WORK ITEM: Please copy each line of the records below that holds the word "Social".
──────────
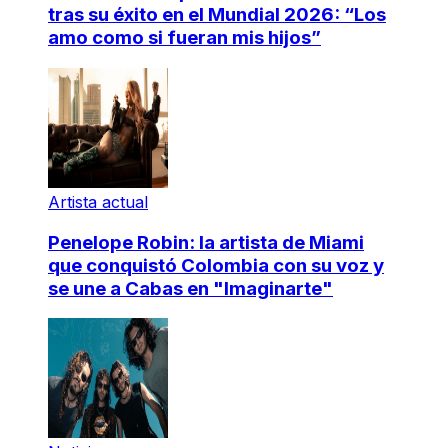
tras su éxito en el Mundial 2026: “Los
amo como si fueran mis hijos”
Artista actual
Penelope Robin: la artista de Miami
que conquistó Colombia con su voz y
se une a Cabas en "Imaginarte"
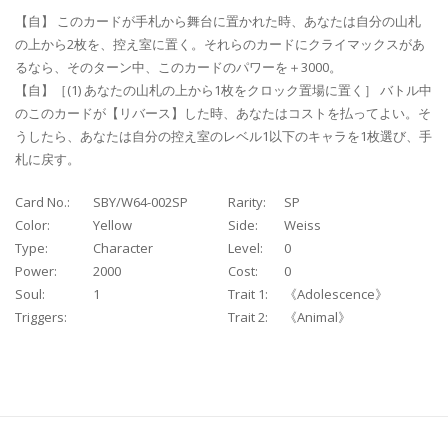
【自】 このカードが手札から舞台に置かれた時、あなたは自分の山札
の上から2枚を、控え室に置く。それらのカードにクライマックスがあ
るなら、そのターン中、このカードのパワーを＋3000。
【自】［(1) あなたの山札の上から1枚をクロック置場に置く］ バトル中
のこのカードが【リバース】した時、あなたはコストを払ってよい。そ
うしたら、あなたは自分の控え室のレベル1以下のキャラを1枚選び、手
札に戻す。
Card No.:
SBY/W64-002SP
Rarity:
SP
Color:
Yellow
Side:
Weiss
Type:
Character
Level:
0
Power:
2000
Cost:
0
Soul:
1
Trait 1:
《Adolescence》
Triggers:
Trait 2:
《Animal》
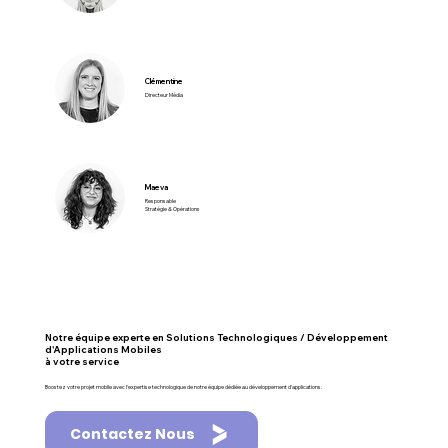
Clémentine
Directeur Média
Maeva
Responsable
Stratégie & Opérations
Notre équipe experte en Solutions Technologiques / Développement
d'Applications Mobiles
à votre service
Boostez votre projet mobile avec l'expertise technologique de notre équipe dédiée au développement d'applications.
Contactez Nous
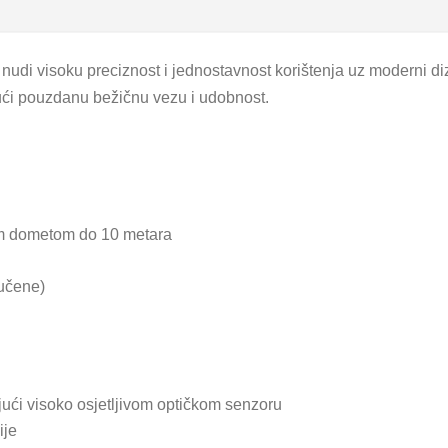
 visoku preciznost i jednostavnost korištenja uz moderni dizaj
ći pouzdanu bežičnu vezu i udobnost.
im dometom do 10 metara
jučene)
ući visoko osjetljivom optičkom senzoru
ije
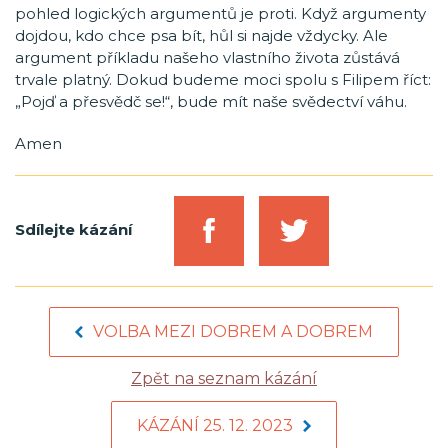
pohled logických argumentů je proti. Když argumenty
dojdou, kdo chce psa bít, hůl si najde vždycky. Ale
argument příkladu našeho vlastního života zůstává
trvale platný. Dokud budeme moci spolu s Filipem říct:
„Pojď a přesvědč se!“, bude mít naše svědectví váhu.
Amen
Sdílejte kázání
VOLBA MEZI DOBREM A DOBREM
Zpět na seznam kázání
KÁZÁNÍ 25. 12. 2023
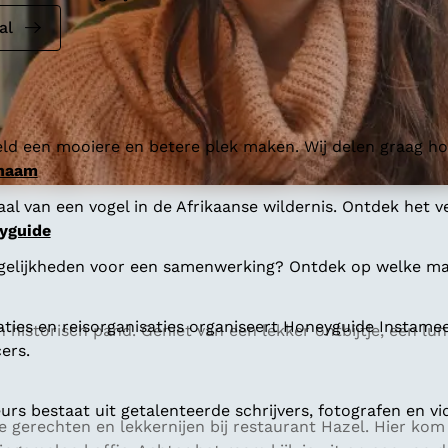
al
ld een mooiere en betere plek maken. Wij delen graag hoe
 naam
al van een vogel in de Afrikaanse wildernis. Ontdek het v
yguide
gelijkheden voor een samenwerking? Ontdek op welke man
aties en reisorganisaties organiseert Honeyguide Instamee
een historisch pand. Geniet van een lekker ontbijtje, een 
ers.
s bestaat uit getalenteerde schrijvers, fotografen en vi
de gerechten en lekkernijen bij restaurant Hazel. Hier ko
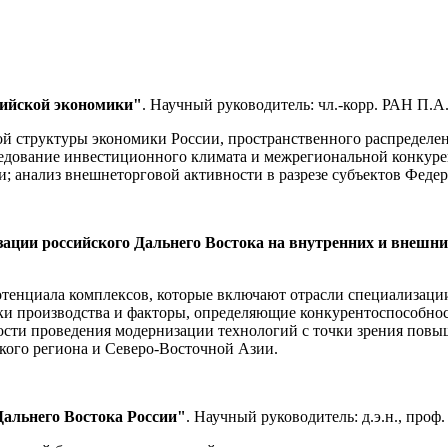
сийской экономики"
. Научный руководитель: чл.-корр. РАН П.
ой структуры экономики России, пространственного распределе
едование инвестиционного климата и межрегиональной конкуре
 анализ внешнеторговой активности в разрезе субъектов Федер
зации российского Дальнего Востока на внутренних и внешн
отенциала комплексов, которые включают отрасли специализаци
ки производства и факторы, определяющие конкурентоспособнос
сти проведения модернизации технологий с точки зрения повы
кого региона и Северо-Восточной Азии.
альнего Востока России"
. Научный руководитель: д.э.н., проф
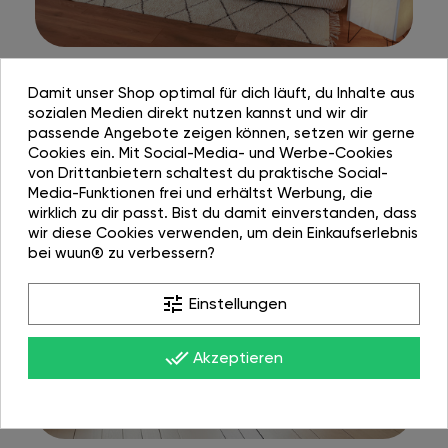
Damit unser Shop optimal für dich läuft, du Inhalte aus
sozialen Medien direkt nutzen kannst und wir dir
passende Angebote zeigen können, setzen wir gerne
Cookies ein. Mit Social-Media- und Werbe-Cookies
von Drittanbietern schaltest du praktische Social-
Media-Funktionen frei und erhältst Werbung, die
wirklich zu dir passt. Bist du damit einverstanden, dass
wir diese Cookies verwenden, um dein Einkaufserlebnis
bei wuun® zu verbessern?
tune
Einstellungen
done_all
Akzeptieren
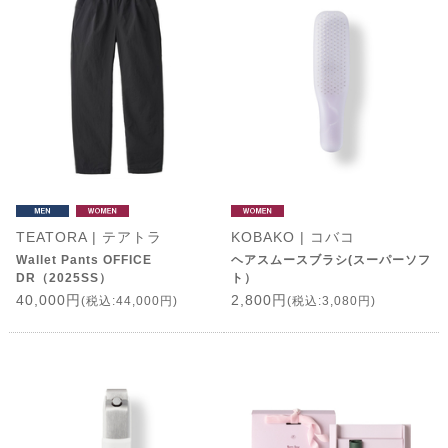
TEATORA | テアトラ
KOBAKO | コバコ
Wallet Pants OFFICE
ヘアスムースブラシ(スーパーソフ
DR（2025SS）
ト）
40,000円
2,800円
(税込:44,000円)
(税込:3,080円)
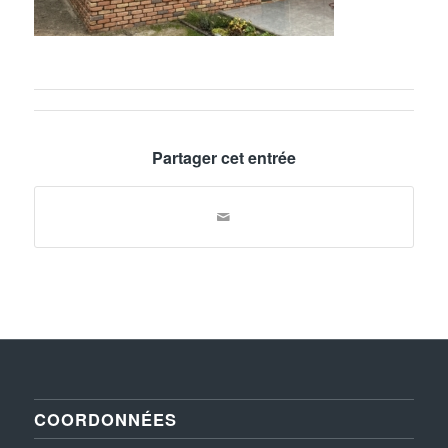
Partager cet entrée
COORDONNÉES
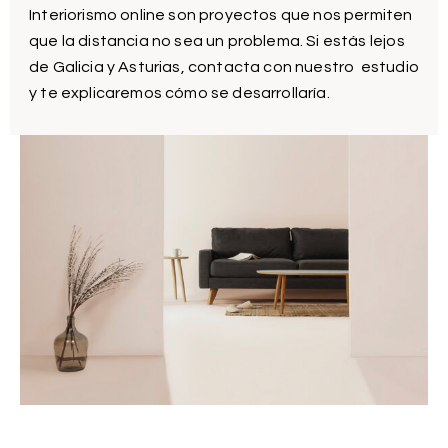
Interiorismo online son proyectos que nos permiten
que la distancia no sea un problema. Si estás lejos
de Galicia y Asturias, contacta con nuestro estudio
y te explicaremos cómo se desarrollaría.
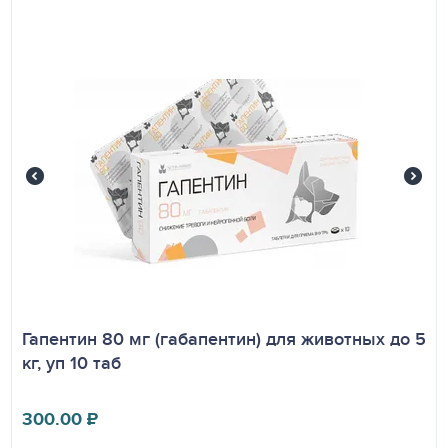
Гапентин 80 мг (габапентин) для животных до 5
кг, уп 10 таб
300.00
₽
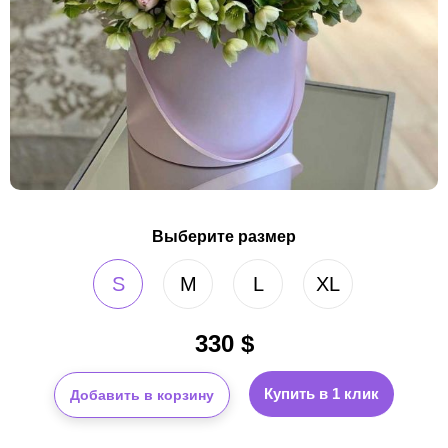
Выберите размер
S
M
L
XL
330
$
Купить в 1 клик
Добавить в корзину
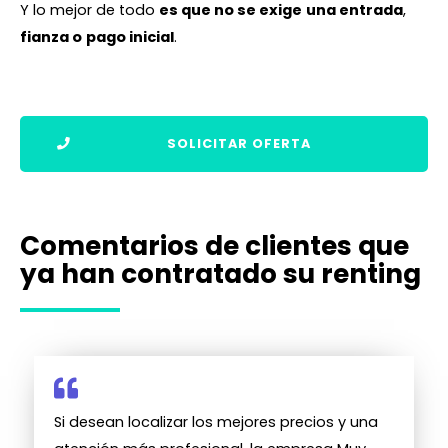
Y lo mejor de todo
es que no se exige
una entrada
,
fianza o
pago inicial
.
SOLICITAR OFERTA
Comentarios de clientes que
ya han contratado su renting
Si desean localizar los mejores precios y una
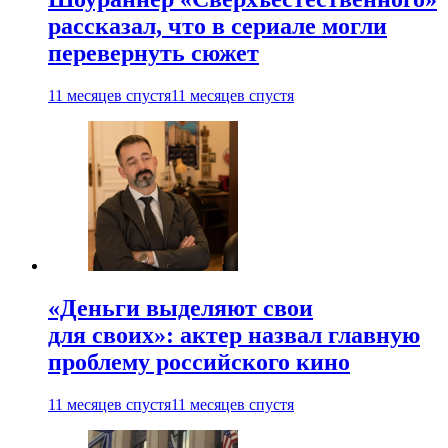
рассказал, что в сериале могли
перевернуть сюжет
11 месяцев спустя
11 месяцев спустя
«Деньги выделяют свои
для своих»: актер назвал главную
проблему российского кино
11 месяцев спустя
11 месяцев спустя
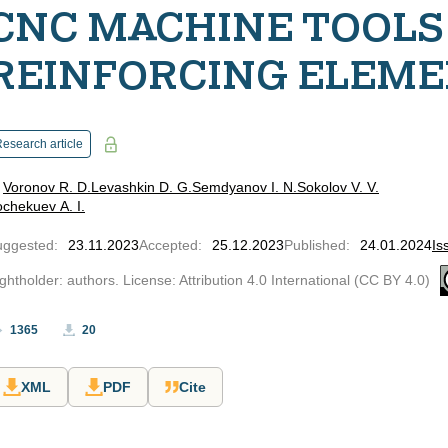
CNC MACHINE TOOLS
REINFORCING ELEM
esearch article
Voronov R. D.
Levashkin D. G.
Semdyanov I. N.
Sokolov V. V.
chekuev A. I.
uggested
:
23.11.2023
Accepted
:
25.12.2023
Published
:
24.01.2024
Is
ghtholder: authors. License: Attribution 4.0 International (CC BY 4.0)
1365
20
XML
PDF
Cite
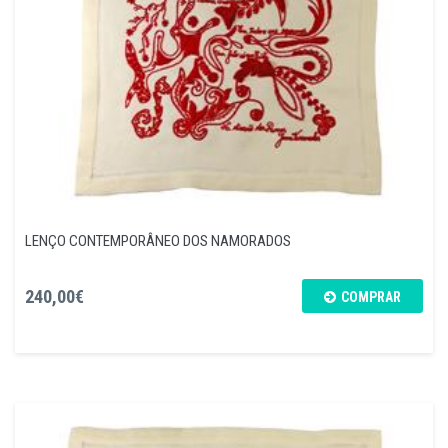
LENÇO CONTEMPORÂNEO DOS NAMORADOS
240,00€
COMPRAR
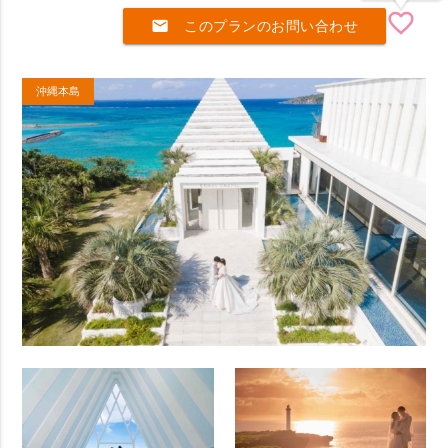
favorite_border
mail
このプランのお問い合わせ
沖縄本島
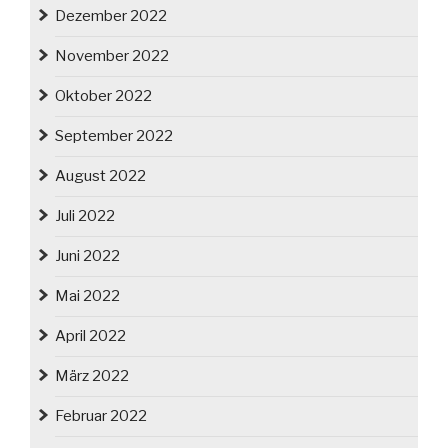
Dezember 2022
November 2022
Oktober 2022
September 2022
August 2022
Juli 2022
Juni 2022
Mai 2022
April 2022
März 2022
Februar 2022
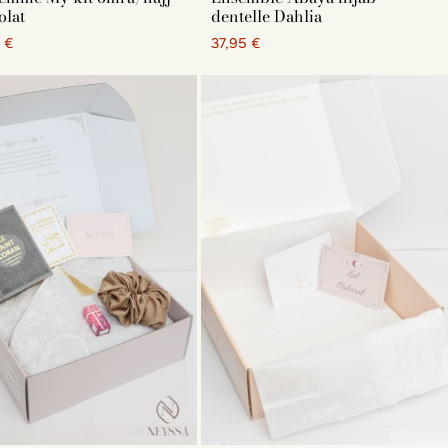
olat
dentelle Dahlia
 €
37,95 €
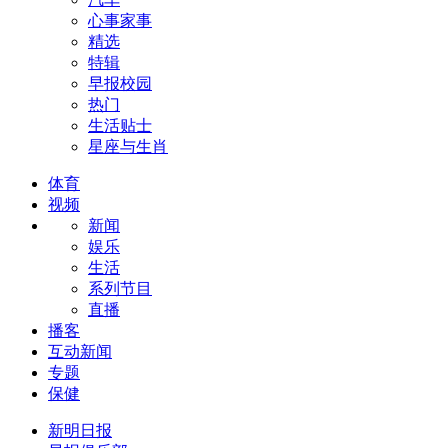
心事家事
精选
特辑
早报校园
热门
生活贴士
星座与生肖
体育
视频
新闻
娱乐
生活
系列节目
直播
播客
互动新闻
专题
保健
新明日报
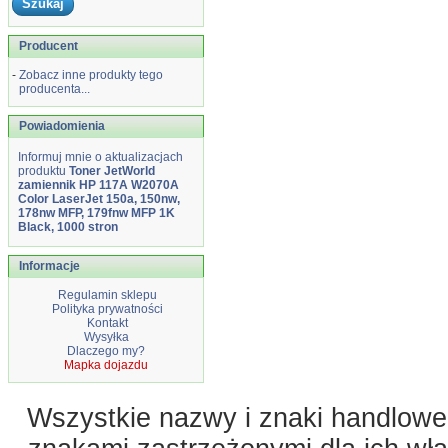
Producent
-
Zobacz inne produkty tego
producenta...
Powiadomienia
Informuj mnie o aktualizacjach
produktu
Toner JetWorld
zamiennik HP 117A W2070A
Color LaserJet 150a, 150nw,
178nw MFP, 179fnw MFP 1K
Black, 1000 stron
Informacje
Regulamin sklepu
Polityka prywatności
Kontakt
Wysyłka
Dlaczego my?
Mapka dojazdu
Wszystkie nazwy i znaki handlowe 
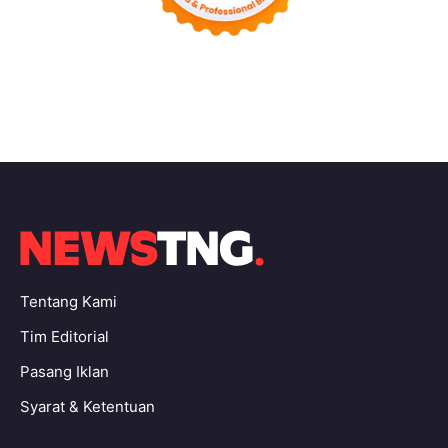
Tentang Kami
Tim Editorial
Pasang Iklan
Syarat & Ketentuan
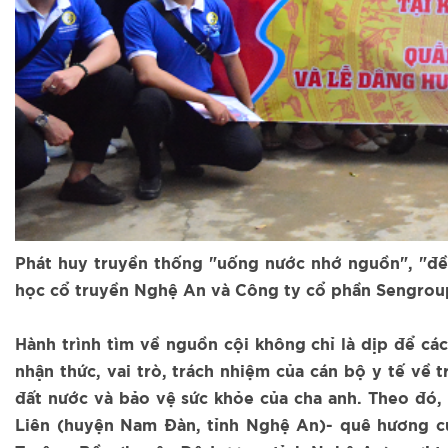
Phát huy truyền thống "uống nước nhớ nguồn", "đề
học cổ truyền Nghệ An và Công ty cổ phần Sengroup
Hành trình tìm về nguồn cội không chỉ là dịp để các
nhận thức, vai trò, trách nhiệm của cán bộ y tế về 
đất nước và bảo vệ sức khỏe của cha anh. Theo đó, 
Liên (huyện Nam Đàn, tỉnh Nghệ An)- quê hương của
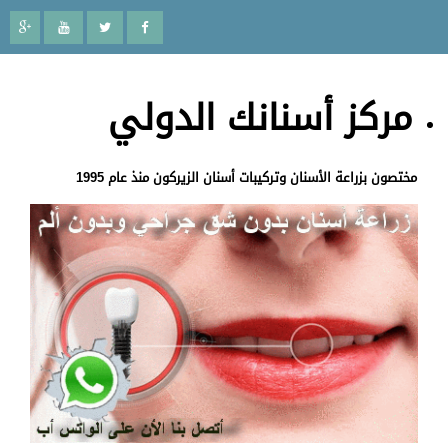
مركز أسنانك الدولي
مختصون بزراعة الأسنان وتركيبات أسنان الزيركون منذ عام 1995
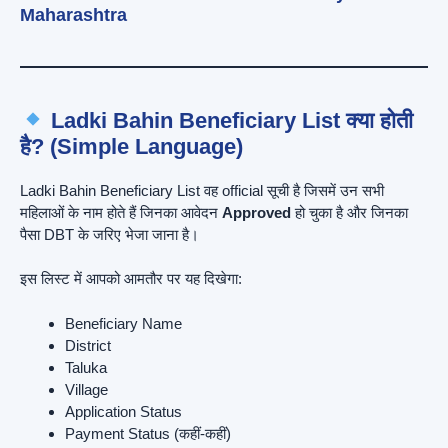
Maharashtra
Ladki Bahin Beneficiary List क्या होती
है? (Simple Language)
Ladki Bahin Beneficiary List वह official सूची है जिसमें उन सभी
महिलाओं के नाम होते हैं जिनका आवेदन
Approved
हो चुका है और जिनका
पैसा DBT के जरिए भेजा जाना है।
इस लिस्ट में आपको आमतौर पर यह दिखेगा:
Beneficiary Name
District
Taluka
Village
Application Status
Payment Status (कहीं-कहीं)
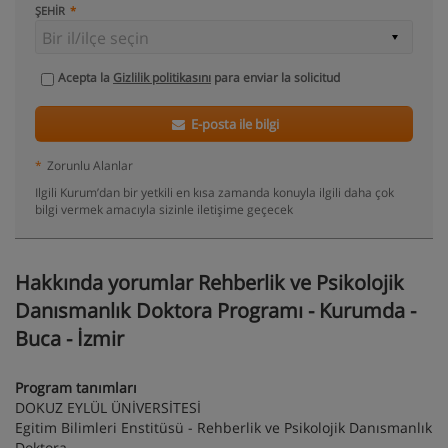
ŞEHIR
Acepta la
Gizlilik politikasını
para enviar la solicitud
E-posta ile bilgi
*
Zorunlu Alanlar
Ilgili Kurum’dan bir yetkili en kısa zamanda konuyla ilgili daha çok
bilgi vermek amacıyla sizinle iletişime geçecek
Hakkında yorumlar Rehberlik ve Psikolojik
Danısmanlık Doktora Programı - Kurumda -
Buca - İzmir
Program tanımları
DOKUZ EYLÜL ÜNİVERSİTESİ
Egitim Bilimleri Enstitüsü - Rehberlik ve Psikolojik Danısmanlık
Doktora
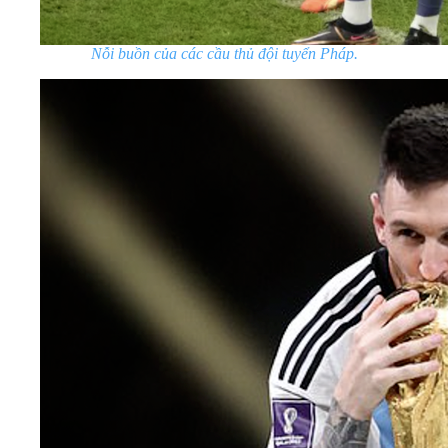
Nỗi buồn của các cầu thủ đội tuyển Pháp.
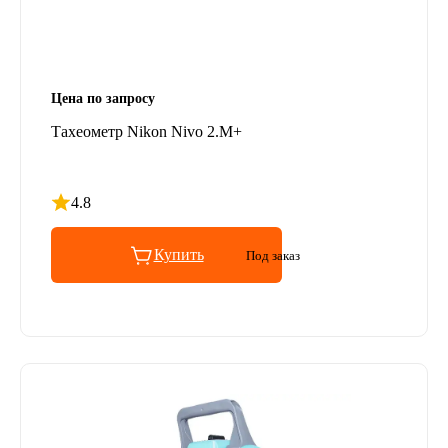
Цена по запросу
Тахеометр Nikon Nivo 2.M+
4.8
Рейтинг 4.8 из 5
Купить
Под заказ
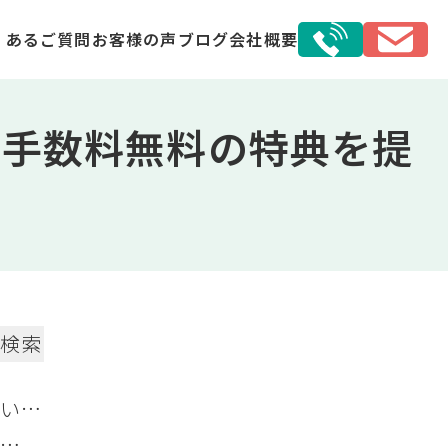
くあるご質問
お客様の声
ブログ
会社概要
介手数料無料の特典を提
検索
いた
初収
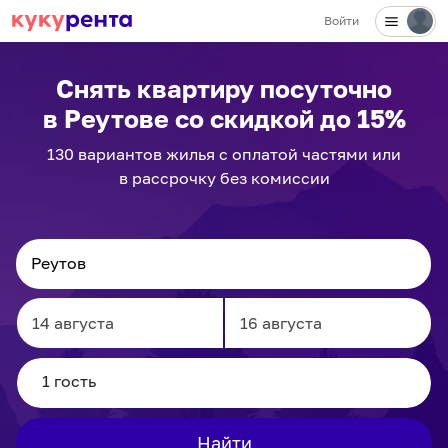
Войти
✕
Снять квартиру посуточно
в Реутове
со скидкой до 15%
130
вариантов
жилья с оплатой частями или
в рассрочку без комиссии
Navigate
Navigate
forward
backward
to
to
interact
interact
Найти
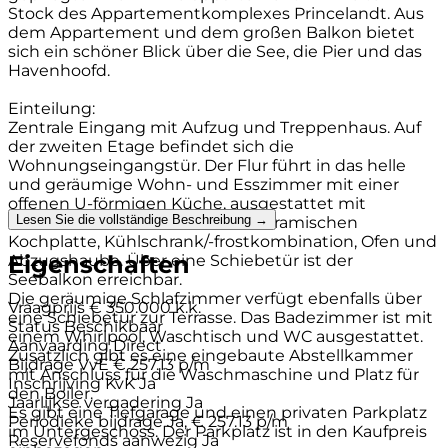
Stock des Appartementkomplexes Princelandt. Aus
dem Appartement und dem großen Balkon bietet
sich ein schöner Blick über die See, die Pier und das
Havenhoofd.
Einteilung:
Zentrale Eingang mit Aufzug und Treppenhaus. Auf
der zweiten Etage befindet sich die
Wohnungseingangstür. Der Flur führt in das helle
und geräumige Wohn- und Esszimmer mit einer
offenen U-förmigen Küche, ausgestattet mit
Lesen Sie die vollständige Beschreibung →
Einbauküchenteilen wie einer keramischen
Kochplatte, Kühlschrank/-frostkombination, Ofen und
Eigenschaften
Abzugshaube. Über eine Schiebetür ist der
Seebalkon erreichbar.
Die geräumige Schlafzimmer verfügt ebenfalls über
Vraagprijs
€ 350.000 k.k.
eine Schiebetür zur Terrasse. Das Badezimmer ist mit
Status
Beschikbaar
einem Whirlpool, Waschtisch und WC ausgestattet.
Aanvaarding
Direct
Zusätzlich gibt es eine eingebaute Abstellkammer
Bijdrage VvE
€ 257.13 p/m
mit Anschluss für die Waschmaschine und Platz für
Inschrijving KvK
Ja
den Boiler.
Jaarlijkse vergadering
Ja
Es gibt eine Tiefgarage und einen privaten Parkplatz
Periodieke bijdrage
Ja, € 257.13 p/m
im Untergeschoss. Der Parkplatz ist in den Kaufpreis
Reservefonds aanwezig
Ja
──────────
ANSWER TO THE EXERCISE:
Cookies ein. Mit Social-Media- und Werbe-Cookies
von Drittanbietern schaltest du praktische Social-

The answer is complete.